Habib Rizieq Seret Nama Jokowi ke Mahkamah Internasional soal Kasus KM 50

Rabu 10-12-2025,12:37 WIB
Reporter : Reynaldi
Editor : Andika Prasetya

JAKARTA, PostingNews.id — Kasus hukum yang membayangi mantan Presiden Jokowi kembali naik ke permukaan setelah tragedi KM 50 resmi dibawa ke meja Mahkamah Pidana Internasional di Den Haag. Langkah ini dianggap sebagai babak baru dan cukup serius dalam upaya membongkar dugaan pelanggaran HAM berat di masa pemerintahannya, sebuah isu yang sudah lama menggantung tanpa jawaban.

Pengumuman soal pendaftaran kasus ini disampaikan langsung oleh Pendiri dan Pembina Yayasan Markaz Syariah, Habib Rizieq Shihab (HRS), dalam acara yang ditayangkan Channel YouTube Pencerah Ahad, 7 Desember 2025. Ia menyebut proses registrasi ke ICC telah beres sejak September dan kini tim fokus merampungkan berkas tambahan yang akan melengkapi laporan utama.

“Kasus tragedi KM 50 sudah didaftarkan di Pengadilan Kriminal Internasional ICC pada bulan September lalu. Sudah dilaporkan ke Den Haag, sudah diregistrasi, hanya tinggal sekarang ini kita siapkan materinya,” ujar Habib Rizieq dikutip dari Channel tersebut, Rabu, 10 Desember 2025.

HRS menjelaskan bahwa laporan investigasi tragedi KM 50 sudah rampung dan sedang diterjemahkan ke dalam dua bahasa. Dokumen tebal itu rencananya akan dikirimkan juga kepada Presiden, pimpinan parlemen, aparat penegak hukum, dan sejumlah lembaga terkait. Ia menyebut hal itu dilakukan agar tidak ada ruang bagi siapa pun untuk berpura-pura tidak tahu atau sekadar menghindari temuan yang ada.

BACA JUGA:DPR: Bantuan Negara yang Lebih Jumbo Kalah Viral Sama Bantuan Relawan yang Sok Paling Aceh

Di bagian lain, HRS menegaskan bahwa upaya mencari keadilan lewat jalur dalam negeri selama lima tahun terakhir tidak pernah benar-benar berjalan. “Lima tahun ini kita sudah berusaha bagaimana bisa digelar pengadilan HAM di dalam negeri. Tapi memang pintu-pintu itu tertutup,” ujarnya. Kalimat yang menggambarkan kemacetan sistemik yang sudah terlalu panjang dibiarkan.

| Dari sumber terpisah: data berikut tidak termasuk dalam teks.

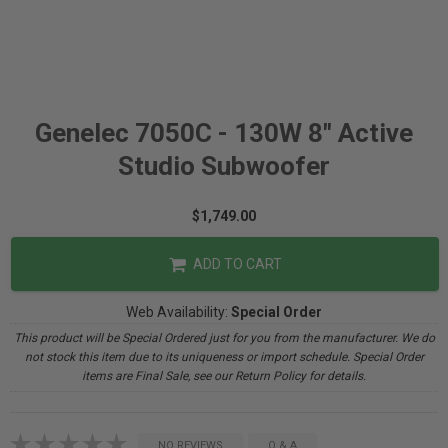
Genelec 7050C - 130W 8" Active
Studio Subwoofer
$1,749.00
ADD TO CART
Web Availability:
Special Order
This product will be Special Ordered just for you from the manufacturer. We do
not stock this item due to its uniqueness or import schedule. Special Order
items are Final Sale, see our Return Policy for details.
NO REVIEWS
Q & A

Menurutnya, berbagai kebuntuan hukum di tingkat nasional membuat tim advokat Persaudaraan Islam akhirnya sepakat mengambil jalur internasional. Mereka menilai peluang mendapatkan pemeriksaan yang objektif dan independen jauh lebih besar bila dilanjutkan lewat mekanisme ICC yang memang dirancang untuk menangani kasus-kasus berat lintas negara.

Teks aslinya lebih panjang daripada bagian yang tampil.